**** Records provided ****

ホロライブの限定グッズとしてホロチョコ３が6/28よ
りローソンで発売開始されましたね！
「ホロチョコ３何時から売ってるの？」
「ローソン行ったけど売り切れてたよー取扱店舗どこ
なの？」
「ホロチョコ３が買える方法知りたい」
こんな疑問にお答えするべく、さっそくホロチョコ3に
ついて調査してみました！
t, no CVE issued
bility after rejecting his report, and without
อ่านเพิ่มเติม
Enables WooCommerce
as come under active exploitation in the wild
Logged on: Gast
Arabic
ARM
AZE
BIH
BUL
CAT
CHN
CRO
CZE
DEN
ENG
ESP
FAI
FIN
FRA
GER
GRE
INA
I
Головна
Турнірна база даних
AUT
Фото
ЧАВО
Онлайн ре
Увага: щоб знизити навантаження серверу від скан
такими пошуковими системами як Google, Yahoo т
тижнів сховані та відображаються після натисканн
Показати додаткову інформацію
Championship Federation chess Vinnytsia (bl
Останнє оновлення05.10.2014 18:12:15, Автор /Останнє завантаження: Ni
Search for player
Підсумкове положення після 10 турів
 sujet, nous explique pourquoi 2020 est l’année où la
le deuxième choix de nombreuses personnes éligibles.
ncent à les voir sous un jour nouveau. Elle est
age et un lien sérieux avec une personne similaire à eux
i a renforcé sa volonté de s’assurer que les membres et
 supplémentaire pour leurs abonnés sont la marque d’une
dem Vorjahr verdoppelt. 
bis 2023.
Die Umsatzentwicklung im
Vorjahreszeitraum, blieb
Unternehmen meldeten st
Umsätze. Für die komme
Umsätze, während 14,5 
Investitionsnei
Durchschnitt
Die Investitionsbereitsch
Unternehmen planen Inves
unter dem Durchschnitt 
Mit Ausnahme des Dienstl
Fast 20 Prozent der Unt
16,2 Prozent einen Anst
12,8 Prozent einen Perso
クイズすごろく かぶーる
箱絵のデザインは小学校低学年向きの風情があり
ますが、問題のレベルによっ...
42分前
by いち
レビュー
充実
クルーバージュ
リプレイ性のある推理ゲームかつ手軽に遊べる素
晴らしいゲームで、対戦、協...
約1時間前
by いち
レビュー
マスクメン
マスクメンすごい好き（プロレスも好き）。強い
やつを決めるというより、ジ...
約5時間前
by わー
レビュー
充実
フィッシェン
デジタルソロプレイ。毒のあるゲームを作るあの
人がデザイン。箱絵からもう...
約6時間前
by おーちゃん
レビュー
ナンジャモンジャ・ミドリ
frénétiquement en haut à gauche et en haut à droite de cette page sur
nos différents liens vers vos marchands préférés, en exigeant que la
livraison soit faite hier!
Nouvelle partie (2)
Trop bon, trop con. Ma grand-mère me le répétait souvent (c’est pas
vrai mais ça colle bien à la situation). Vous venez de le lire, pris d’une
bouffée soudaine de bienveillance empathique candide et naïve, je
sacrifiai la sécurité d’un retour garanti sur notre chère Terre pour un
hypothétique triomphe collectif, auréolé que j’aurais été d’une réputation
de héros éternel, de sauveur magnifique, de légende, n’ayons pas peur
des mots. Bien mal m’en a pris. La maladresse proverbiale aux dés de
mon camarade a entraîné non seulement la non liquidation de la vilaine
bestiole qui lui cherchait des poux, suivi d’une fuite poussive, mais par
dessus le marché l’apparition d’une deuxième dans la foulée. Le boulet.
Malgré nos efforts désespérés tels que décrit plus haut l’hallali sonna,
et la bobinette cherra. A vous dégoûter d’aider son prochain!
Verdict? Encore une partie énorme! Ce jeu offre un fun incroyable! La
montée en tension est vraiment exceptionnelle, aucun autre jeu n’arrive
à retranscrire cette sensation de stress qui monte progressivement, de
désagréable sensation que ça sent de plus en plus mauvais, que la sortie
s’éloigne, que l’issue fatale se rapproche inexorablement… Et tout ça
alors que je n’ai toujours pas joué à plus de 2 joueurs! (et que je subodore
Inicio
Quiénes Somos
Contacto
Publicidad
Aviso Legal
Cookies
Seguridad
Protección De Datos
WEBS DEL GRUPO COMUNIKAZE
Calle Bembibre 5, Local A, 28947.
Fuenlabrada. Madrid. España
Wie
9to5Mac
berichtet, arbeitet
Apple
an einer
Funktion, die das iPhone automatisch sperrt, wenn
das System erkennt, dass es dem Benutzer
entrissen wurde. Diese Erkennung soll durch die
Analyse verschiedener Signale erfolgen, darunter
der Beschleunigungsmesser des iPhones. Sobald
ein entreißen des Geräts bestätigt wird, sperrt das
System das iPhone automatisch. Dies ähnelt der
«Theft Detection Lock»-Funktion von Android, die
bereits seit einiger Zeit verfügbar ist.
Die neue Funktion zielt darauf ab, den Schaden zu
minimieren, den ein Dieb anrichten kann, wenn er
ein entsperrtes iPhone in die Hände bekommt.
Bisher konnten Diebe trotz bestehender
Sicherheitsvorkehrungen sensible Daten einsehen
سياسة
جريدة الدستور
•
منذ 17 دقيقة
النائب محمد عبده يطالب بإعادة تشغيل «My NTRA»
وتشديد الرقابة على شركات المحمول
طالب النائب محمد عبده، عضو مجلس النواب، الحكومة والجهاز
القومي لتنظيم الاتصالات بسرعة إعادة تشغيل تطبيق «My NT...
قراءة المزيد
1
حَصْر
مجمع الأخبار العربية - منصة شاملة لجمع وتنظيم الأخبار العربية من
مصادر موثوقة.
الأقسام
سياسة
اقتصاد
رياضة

****

Every line that holds the word "wenn" should be copied from the records.

Funktion, die das iPhone automatisch sperrt, wenn
minimieren, den ein Dieb anrichten kann, wenn er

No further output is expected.